Your assignment: The pictures do not belong in the copy. Restate all of the records word for word.

Information shown:

::::::

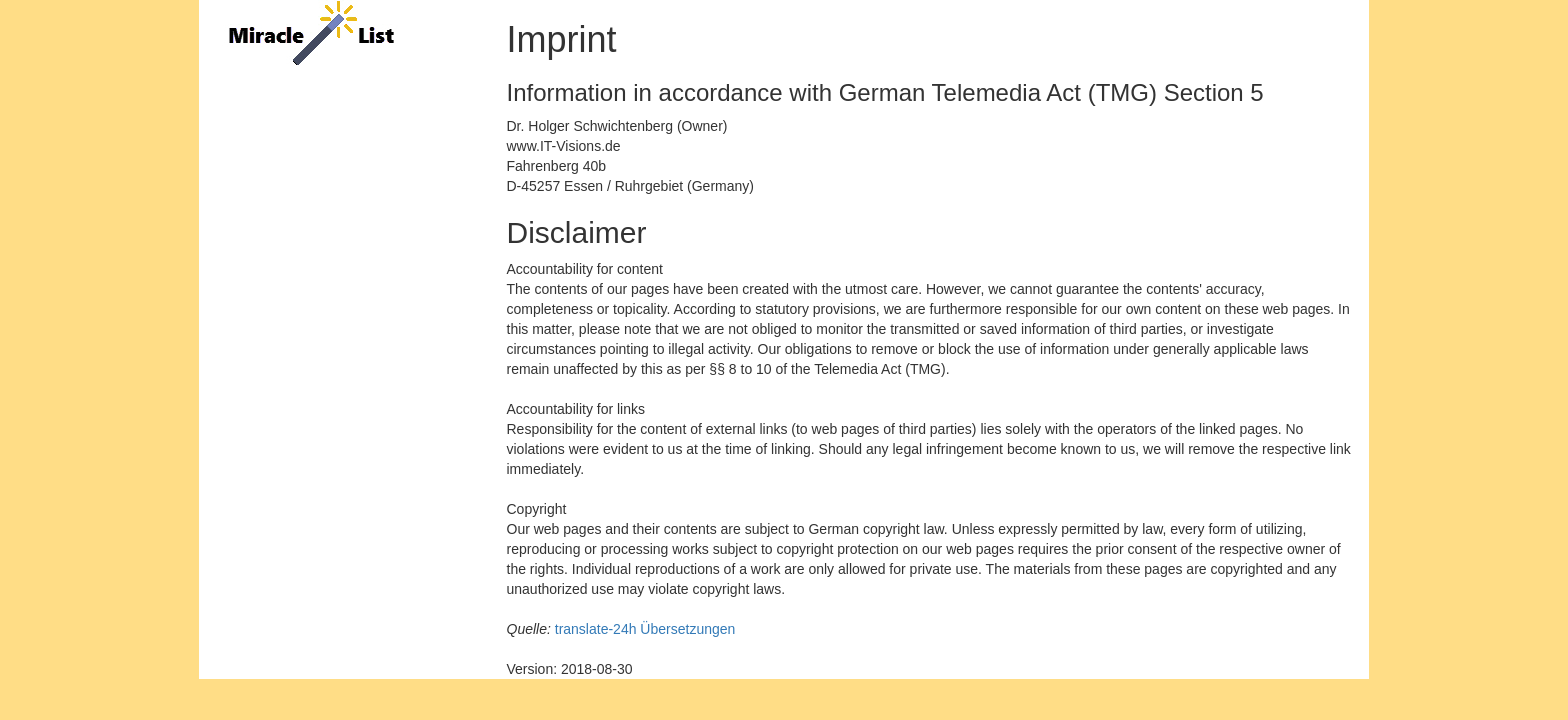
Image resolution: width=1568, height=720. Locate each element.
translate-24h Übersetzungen (645, 629)
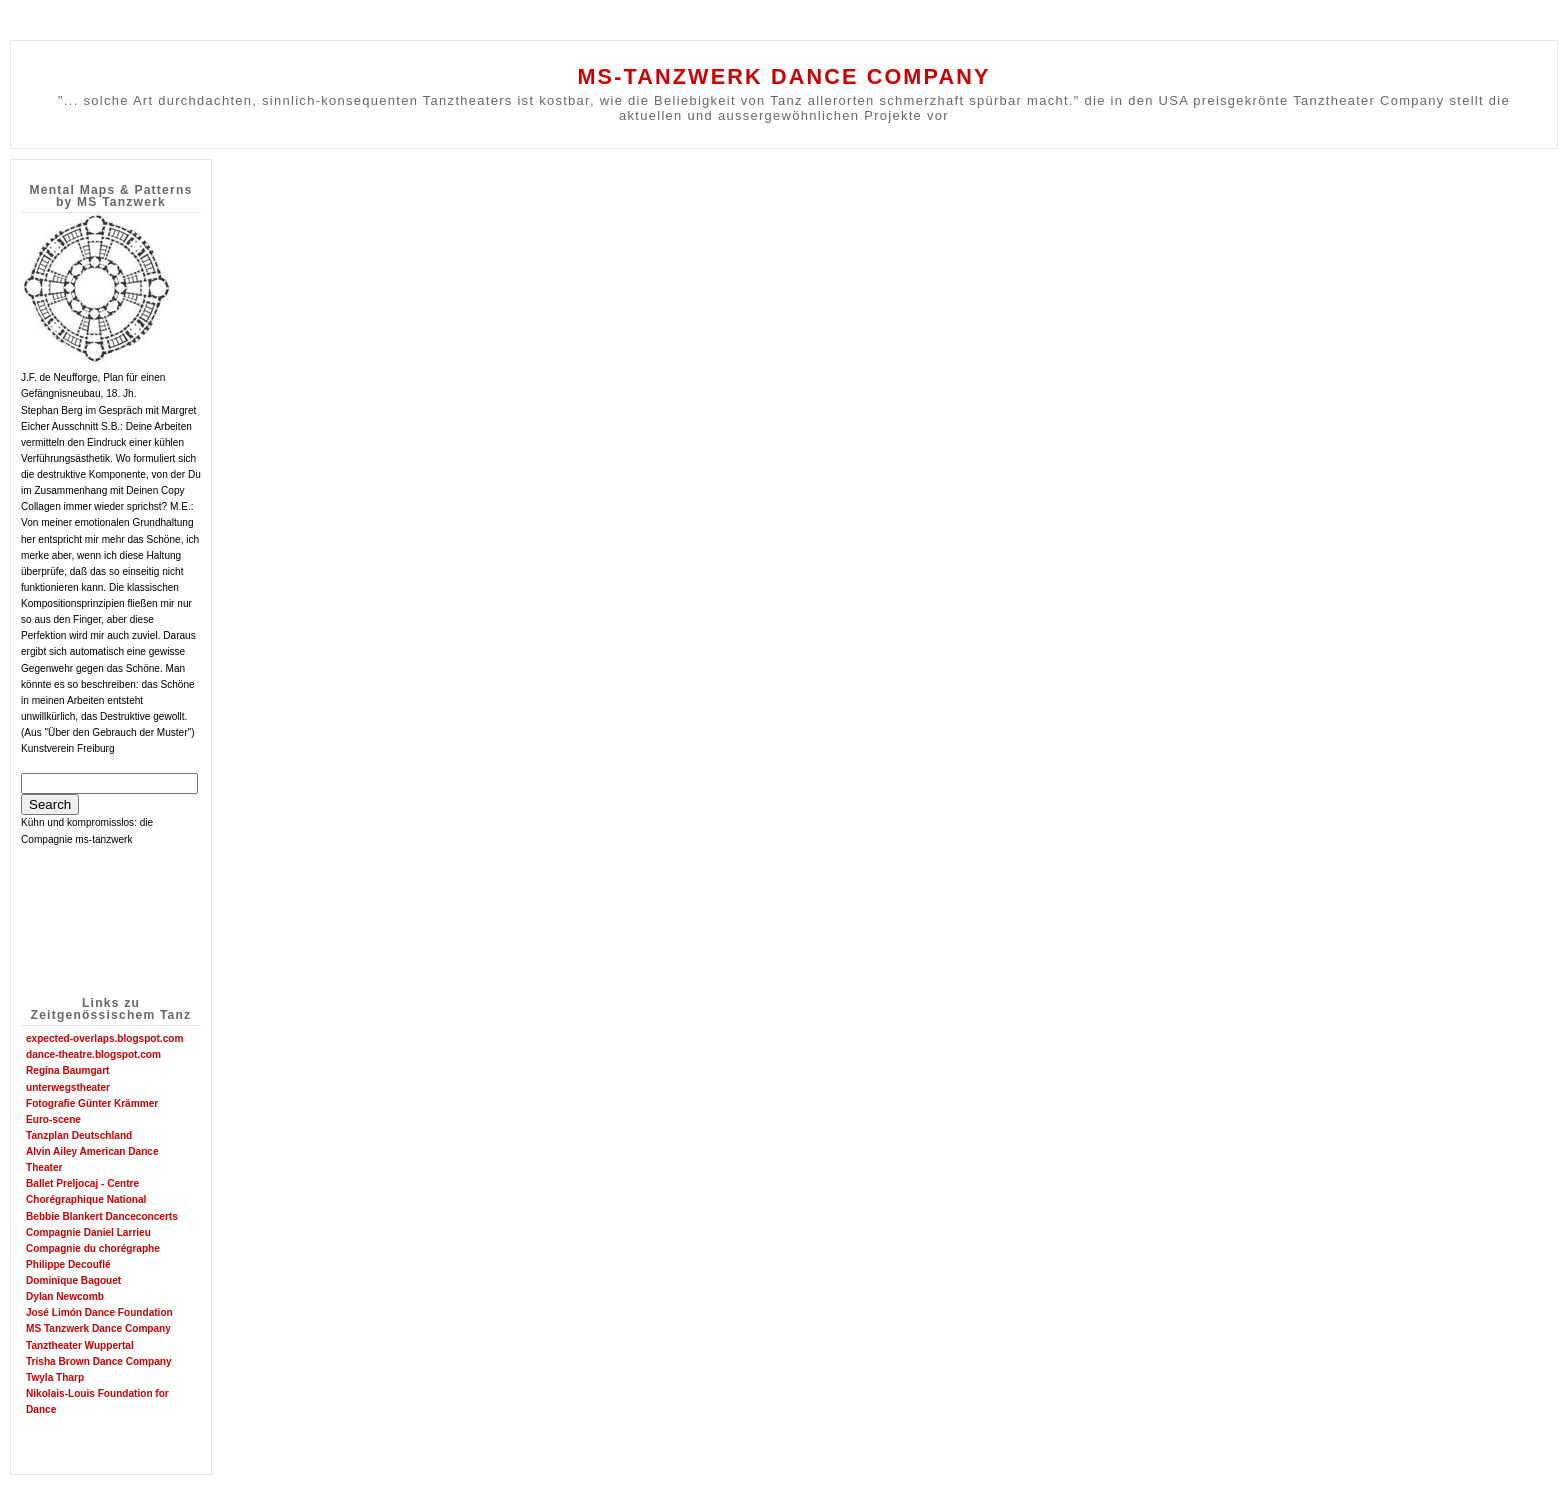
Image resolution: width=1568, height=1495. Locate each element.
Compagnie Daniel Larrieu (88, 1232)
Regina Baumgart (67, 1070)
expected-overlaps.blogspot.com (104, 1038)
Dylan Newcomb (65, 1296)
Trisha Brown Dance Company (99, 1361)
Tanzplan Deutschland (79, 1135)
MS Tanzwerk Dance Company (98, 1328)
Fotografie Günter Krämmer (92, 1103)
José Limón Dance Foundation (99, 1312)
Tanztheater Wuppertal (80, 1345)
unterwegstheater (68, 1087)
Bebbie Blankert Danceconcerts (102, 1216)
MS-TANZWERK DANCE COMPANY (783, 76)
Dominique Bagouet (73, 1280)
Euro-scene (53, 1119)
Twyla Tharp (55, 1377)
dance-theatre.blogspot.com (93, 1054)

::::::

Exercise result:
Image resolution: width=1568, height=720. Locate each element.
translate-24h Übersetzungen (645, 629)
Image resolution: width=1568, height=1495. Locate each element.
Compagnie Daniel Larrieu (88, 1232)
Regina Baumgart (67, 1070)
expected-overlaps.blogspot.com (104, 1038)
Dylan Newcomb (65, 1296)
Trisha Brown Dance Company (99, 1361)
Tanzplan Deutschland (79, 1135)
MS Tanzwerk Dance Company (98, 1328)
Fotografie Günter Krämmer (92, 1103)
José Limón Dance Foundation (99, 1312)
Tanztheater Wuppertal (80, 1345)
unterwegstheater (68, 1087)
Bebbie Blankert Danceconcerts (102, 1216)
MS-TANZWERK DANCE COMPANY (783, 76)
Dominique Bagouet (73, 1280)
Euro-scene (53, 1119)
Twyla Tharp (55, 1377)
dance-theatre.blogspot.com (93, 1054)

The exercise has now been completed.